■ **PROMPT**
Begin your transcription at the line containing "наших акредитованих партнерів —" and continue it, word for word, to the final line below. Include only those lines and skip the pictures.

** Opening DATA SECTION block **

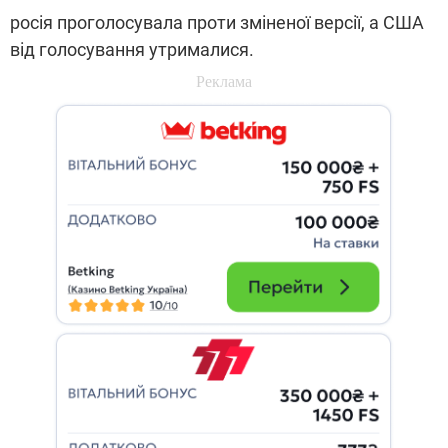
росія проголосувала проти зміненої версії, а США
від голосування утрималися.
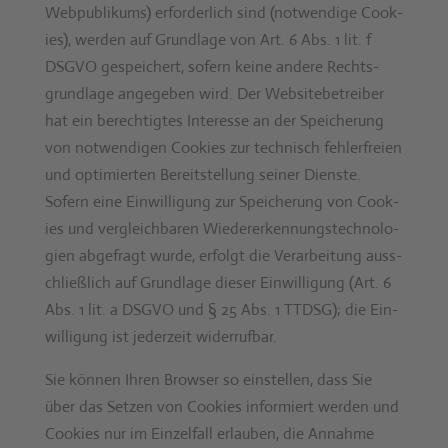
Webpub­likums) erforder­lich sind (notwendi­ge Cook­
ies), wer­den auf Grund­lage von Art. 6 Abs. 1 lit. f
DSGVO gespe­ichert, sofern keine andere Rechts­
grund­lage angegeben wird. Der Web­site­be­treiber
hat ein berechtigtes Inter­esse an der Spe­icherung
von notwendi­gen Cook­ies zur tech­nisch fehler­freien
und opti­mierten Bere­it­stel­lung sein­er Dien­ste.
Sofern eine Ein­willi­gung zur Spe­icherung von Cook­
ies und ver­gle­ich­baren Wieder­erken­nung­stech­nolo­
gien abge­fragt wurde, erfol­gt die Ver­ar­beitung auss­
chließlich auf Grund­lage dieser Ein­willi­gung (Art. 6
Abs. 1 lit. a DSGVO und § 25 Abs. 1 TTDSG); die Ein­
willi­gung ist jed­erzeit wider­ruf­bar.
Sie kön­nen Ihren Brows­er so ein­stellen, dass Sie
über das Set­zen von Cook­ies informiert wer­den und
Cook­ies nur im Einzelfall erlauben, die Annahme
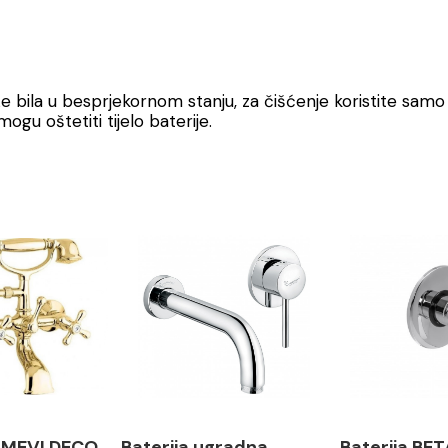
že bila u besprjekornom stanju, za čišćenje koristite sam
ogu oštetiti tijelo baterije.
EMMEVI DECO
Baterija ugradna
Baterija BE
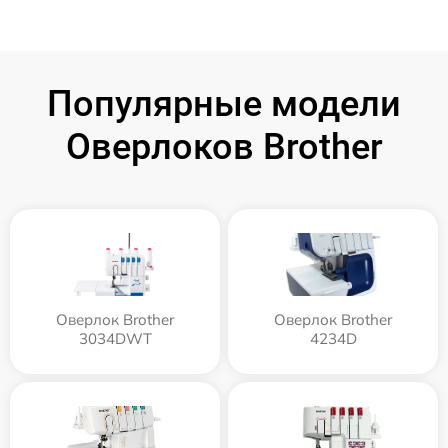
Популярные модели
Оверлоков Brother
Оверлок Brother
Оверлок Brother
3034DWT
4234D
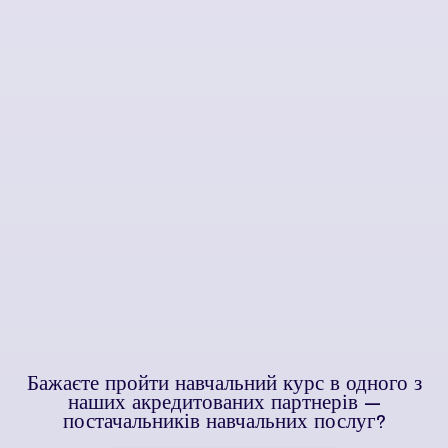
Бажаєте пройти навчальний курс в одного з
наших акредитованих партнерів —
постачальників навчальних послуг?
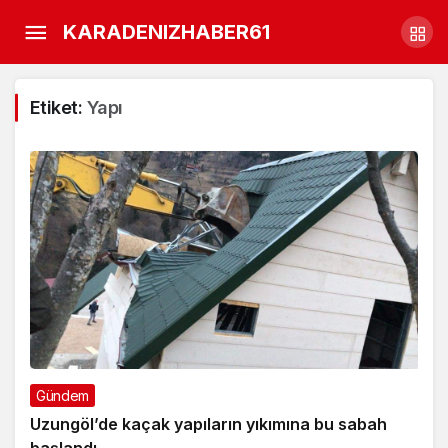
KARADENIZHABER61
Etiket:
Yapı
Gündem
Uzungöl’de kaçak yapıların yıkımına bu sabah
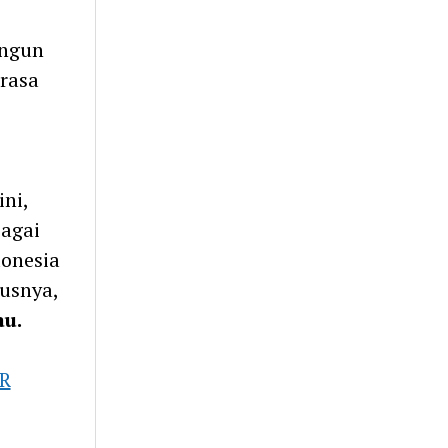
angun
rasa
ni,
bagai
onesia
usnya,
u.
R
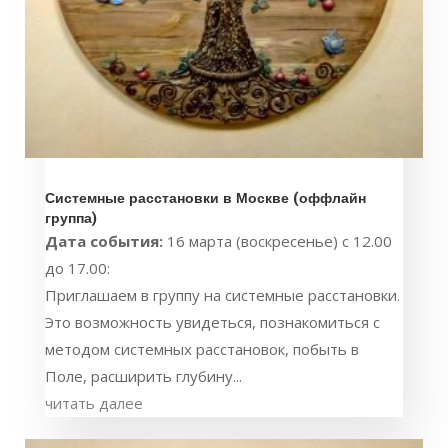
Системные расстановки в Москве (оффлайн
группа)
Дата события:
16 марта (воскресенье) с 12.00
до 17.00:
Приглашаем в группу на системные расстановки.
Это возможность увидеться, познакомиться с
методом системных расстановок, побыть в
Поле, расширить глубину...
читать далее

** Closing DATA SECTION block **

■ **OUTPUT**
наших акредитованих партнерів —
постачальників навчальних послуг?
KARADENIZHABER61
Etiket:
Yapı
Gündem
Uzungöl’de kaçak yapıların yıkımına bu sabah
angun
rasa
ni,
bagai
onesia
usnya,
u.
R
Системные расстановки в Москве (оффлайн
группа)
Дата события:
16 марта (воскресенье) с 12.00
до 17.00:
Приглашаем в группу на системные расстановки.
Это возможность увидеться, познакомиться с
методом системных расстановок, побыть в
Поле, расширить глубину...
читать далее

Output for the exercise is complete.